Provided data
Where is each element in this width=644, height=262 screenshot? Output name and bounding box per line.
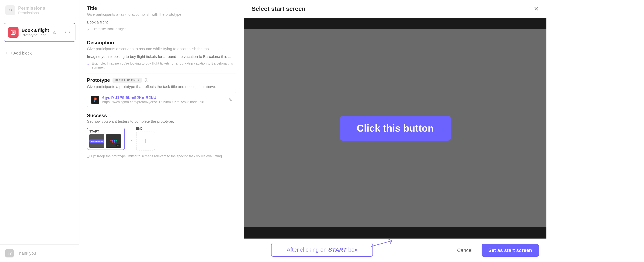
thank-you-icon: TY [5,249,14,257]
permissions-subtitle: Permissions [18,11,45,15]
info-icon: ⓘ [144,78,148,83]
end-box[interactable]: + [136,132,155,150]
test-block-subtitle: Prototype Test [22,33,50,37]
modal-close-button[interactable]: ✕ [534,6,539,12]
tip-text: Tip: Keep the prototype limited to scree… [87,154,236,158]
cancel-button[interactable]: Cancel [452,244,478,256]
desc-example: ✓ Example: Imagine you're looking to buy… [87,62,236,70]
add-block-button[interactable]: + + Add block [0,46,79,61]
modal-title: Select start screen [252,5,306,12]
thank-you-label: Thank you [17,251,36,256]
desc-input[interactable] [87,53,236,60]
thank-you-item: TY Thank you [0,244,80,262]
sidebar: ⚙ Permissions Permissions Book a flight … [0,0,80,262]
prototype-label: Prototype [87,77,110,83]
desc-section-label: Description [87,40,236,46]
end-outer: END + [136,127,155,150]
center-content: Title Give participants a task to accomp… [80,0,244,262]
figma-link-url: https://www.figma.com/proto/6jydlYd1P5I9… [102,100,226,104]
desktop-only-badge: DESKTOP ONLY [112,78,142,83]
desc-section-desc: Give participants a scenario to assume w… [87,47,236,51]
click-this-button[interactable]: Click this button [340,116,451,141]
success-desc: Set how you want testers to complete the… [87,119,236,124]
tip-label: Tip: Keep the prototype limited to scree… [90,154,223,158]
modal-preview: Click this button [244,18,546,238]
title-example-text: Example: Book a flight [92,27,126,31]
title-section-desc: Give participants a task to accomplish w… [87,12,236,17]
title-example: ✓ Example: Book a flight [87,27,236,32]
preview-top-bar [244,18,546,29]
start-screen-1: Click this button [89,134,104,148]
figma-link-texts: 6jydlYd1P5I9bm9JKmR2bU https://www.figma… [102,95,226,104]
select-start-screen-modal: Select start screen ✕ Click this button … [244,0,546,262]
set-as-start-screen-button[interactable]: Set as start screen [482,244,539,257]
more-options-icon[interactable]: ··· [58,30,62,35]
figma-link-block[interactable]: 6jydlYd1P5I9bm9JKmR2bU https://www.figma… [87,92,236,107]
start-screens-row: Click this button YA [89,134,122,148]
test-block-actions: ⚠ ··· ⋮⋮ [52,30,71,35]
preview-inner: Click this button [244,18,546,238]
prototype-header: Prototype DESKTOP ONLY ⓘ [87,77,236,83]
check-icon-2: ✓ [87,62,90,67]
start-box[interactable]: START Click this button [87,128,125,150]
svg-point-2 [13,32,14,33]
click-button-thumb: Click this button [90,140,104,143]
permissions-item: ⚙ Permissions Permissions [0,0,79,19]
success-label: Success [87,113,236,119]
preview-bottom-bar [244,227,546,238]
end-box-label: END [136,127,155,130]
tip-checkbox[interactable] [87,155,90,157]
test-block[interactable]: Book a flight Prototype Test ⚠ ··· ⋮⋮ [4,23,76,42]
add-end-icon: + [144,137,148,145]
start-screen-2: YAY! [106,134,121,148]
start-box-label: START [89,130,122,133]
add-block-label: + Add block [10,51,32,56]
permissions-title: Permissions [18,6,45,11]
test-block-text: Book a flight Prototype Test [22,28,50,37]
check-icon: ✓ [87,28,90,32]
dots-pattern [110,140,117,143]
title-section-label: Title [87,5,236,11]
start-end-row: START Click this button [87,127,236,150]
modal-footer: Cancel Set as start screen [244,238,546,262]
drag-handle-icon[interactable]: ⋮⋮ [64,30,71,35]
plus-icon: + [5,50,8,56]
test-block-title: Book a flight [22,28,50,33]
screen-label: YAY! [116,144,120,147]
desc-example-text: Example: Imagine you're looking to buy f… [92,62,236,70]
title-input[interactable] [87,19,236,26]
warning-icon: ⚠ [52,30,56,35]
edit-icon[interactable]: ✎ [228,97,232,102]
main-container: ⚙ Permissions Permissions Book a flight … [0,0,644,262]
permissions-text: Permissions Permissions [18,6,45,15]
modal-header: Select start screen ✕ [244,0,546,18]
figma-icon [91,96,99,104]
test-block-icon [8,27,18,38]
arrow-icon: → [128,134,133,144]
permissions-icon: ⚙ [5,5,15,15]
figma-link-title: 6jydlYd1P5I9bm9JKmR2bU [102,95,226,100]
prototype-desc: Give participants a prototype that refle… [87,85,236,89]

Your objective
Here the job is to print the data above exactly, except for any pictures.

Solved exercise
Where is each element in this width=644, height=262 screenshot? Output name and bounding box per line.
thank-you-icon: TY [5,249,14,257]
permissions-subtitle: Permissions [18,11,45,15]
info-icon: ⓘ [144,78,148,83]
end-box[interactable]: + [136,132,155,150]
test-block-subtitle: Prototype Test [22,33,50,37]
modal-close-button[interactable]: ✕ [534,6,539,12]
tip-text: Tip: Keep the prototype limited to scree… [87,154,236,158]
cancel-button[interactable]: Cancel [452,244,478,256]
desc-example: ✓ Example: Imagine you're looking to buy… [87,62,236,70]
add-block-button[interactable]: + + Add block [0,46,79,61]
modal-title: Select start screen [252,5,306,12]
thank-you-label: Thank you [17,251,36,256]
desc-input[interactable] [87,53,236,60]
thank-you-item: TY Thank you [0,244,80,262]
sidebar: ⚙ Permissions Permissions Book a flight … [0,0,80,262]
prototype-label: Prototype [87,77,110,83]
desc-section-label: Description [87,40,236,46]
end-outer: END + [136,127,155,150]
center-content: Title Give participants a task to accomp… [80,0,244,262]
figma-link-url: https://www.figma.com/proto/6jydlYd1P5I9… [102,100,226,104]
desktop-only-badge: DESKTOP ONLY [112,78,142,83]
desc-section-desc: Give participants a scenario to assume w… [87,47,236,51]
click-this-button[interactable]: Click this button [340,116,451,141]
success-desc: Set how you want testers to complete the… [87,119,236,124]
tip-label: Tip: Keep the prototype limited to scree… [90,154,223,158]
modal-preview: Click this button [244,18,546,238]
title-example-text: Example: Book a flight [92,27,126,31]
title-section-desc: Give participants a task to accomplish w… [87,12,236,17]
title-example: ✓ Example: Book a flight [87,27,236,32]
preview-top-bar [244,18,546,29]
start-screen-1: Click this button [89,134,104,148]
figma-link-texts: 6jydlYd1P5I9bm9JKmR2bU https://www.figma… [102,95,226,104]
select-start-screen-modal: Select start screen ✕ Click this button … [244,0,546,262]
set-as-start-screen-button[interactable]: Set as start screen [482,244,539,257]
more-options-icon[interactable]: ··· [58,30,62,35]
figma-link-block[interactable]: 6jydlYd1P5I9bm9JKmR2bU https://www.figma… [87,92,236,107]
start-screens-row: Click this button YA [89,134,122,148]
test-block-actions: ⚠ ··· ⋮⋮ [52,30,71,35]
preview-inner: Click this button [244,18,546,238]
prototype-header: Prototype DESKTOP ONLY ⓘ [87,77,236,83]
check-icon-2: ✓ [87,62,90,67]
start-box[interactable]: START Click this button [87,128,125,150]
svg-point-2 [13,32,14,33]
click-button-thumb: Click this button [90,140,104,143]
permissions-item: ⚙ Permissions Permissions [0,0,79,19]
success-label: Success [87,113,236,119]
preview-bottom-bar [244,227,546,238]
end-box-label: END [136,127,155,130]
tip-checkbox[interactable] [87,155,90,157]
test-block[interactable]: Book a flight Prototype Test ⚠ ··· ⋮⋮ [4,23,76,42]
add-end-icon: + [144,137,148,145]
start-screen-2: YAY! [106,134,121,148]
start-box-label: START [89,130,122,133]
add-block-label: + Add block [10,51,32,56]
permissions-title: Permissions [18,6,45,11]
test-block-text: Book a flight Prototype Test [22,28,50,37]
check-icon: ✓ [87,28,90,32]
dots-pattern [110,140,117,143]
title-section-label: Title [87,5,236,11]
start-end-row: START Click this button [87,127,236,150]
modal-footer: Cancel Set as start screen [244,238,546,262]
drag-handle-icon[interactable]: ⋮⋮ [64,30,71,35]
plus-icon: + [5,50,8,56]
test-block-title: Book a flight [22,28,50,33]
screen-label: YAY! [116,144,120,147]
desc-example-text: Example: Imagine you're looking to buy f… [92,62,236,70]
title-input[interactable] [87,19,236,26]
warning-icon: ⚠ [52,30,56,35]
edit-icon[interactable]: ✎ [228,97,232,102]
main-container: ⚙ Permissions Permissions Book a flight … [0,0,644,262]
permissions-text: Permissions Permissions [18,6,45,15]
modal-header: Select start screen ✕ [244,0,546,18]
figma-icon [91,96,99,104]
test-block-icon [8,27,18,38]
arrow-icon: → [128,134,133,144]
permissions-icon: ⚙ [5,5,15,15]
figma-link-title: 6jydlYd1P5I9bm9JKmR2bU [102,95,226,100]
prototype-desc: Give participants a prototype that refle… [87,85,236,89]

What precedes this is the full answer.